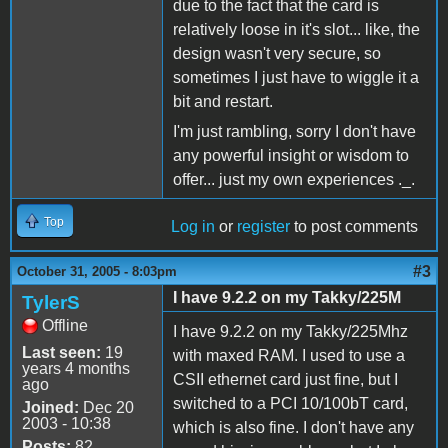
due to the fact that the card is
relatively loose in it's slot... like, the
design wasn't very secure, so
sometimes I just have to wiggle it a
bit and restart.
I'm just rambling, sorry I don't have
any powerful insight or wisdom to
offer... just my own experiences ._.
Top
Log in
or
register
to post comments
#3
October 31, 2005 - 8:03pm
I have 9.2.2 on my Takky/225M
TylerS
Offline
I have 9.2.2 on my Takky/225Mhz
Last seen:
19
with maxed RAM. I used to use a
years 4 months
CSII ethernet card just fine, but I
ago
switched to a PCI 10/100bT card,
Joined:
Dec 20
2003 - 10:38
which is also fine. I don't have any
Posts:
82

* **EXERCISE DETAILS**: What is needed is a verbatim copy of the entries, leaving out any pictures.

* **SOLUTION TO THE PROBLEM**:
due to the fact that the card is
relatively loose in it's slot... like, the
design wasn't very secure, so
sometimes I just have to wiggle it a
bit and restart.
I'm just rambling, sorry I don't have
any powerful insight or wisdom to
offer... just my own experiences ._.
Top
Log in
or
register
to post comments
#3
October 31, 2005 - 8:03pm
I have 9.2.2 on my Takky/225M
TylerS
Offline
I have 9.2.2 on my Takky/225Mhz
Last seen:
19
with maxed RAM. I used to use a
years 4 months
CSII ethernet card just fine, but I
ago
switched to a PCI 10/100bT card,
Joined:
Dec 20
2003 - 10:38
which is also fine. I don't have any
Posts:
82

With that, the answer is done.